Records shown ::

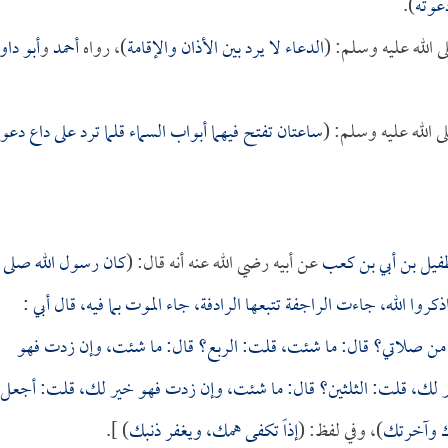
عوته
).
 الله عليه وسلم: (
الدعاء لا يرد بين الأذان والإقامة
)، رواه
أحمد
و
أبو داو
ى الله عليه وسلم: (
ساعتان تفتح فيهما أبواب السماء قلما ترد على داع دعوت
فيل بن أبي بن كعب
عن أبيه رضي الله عنه أنه قال: (
كان رسول الله صلى
ذكروا الله، جاءت الراجفة تتبعها الرادفة، جاء الموت بما فيه، قال
أبي
:
 من صلاتي؟ قال: ما شئت، قلت: الربع؟ قال: ما شئت، وإن زدت فهو
لك، قلت: الثلثين؟ قال: ما شئت، وإن زدت فهو خير لك، قلت: أجعل
اك وآخرتك
)، وفي لفظ: (
إذاً تكفى همك، ويغفر ذنبك
) ].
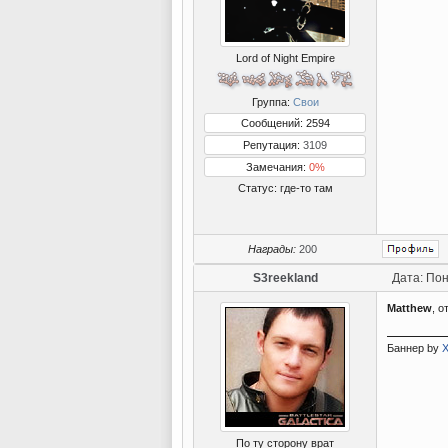
Lord of Night Empire
Группа:
Свои
Сообщений: 2594
Репутация:
3109
Замечания:
0%
Статус:
где-то там
Награды:
200
S3reekland
Дата: Пон
Matthew
, о
Баннер by
По ту сторону врат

Task item :: The count of lines above that contain "الله" is all that should be given.

Task result :: 5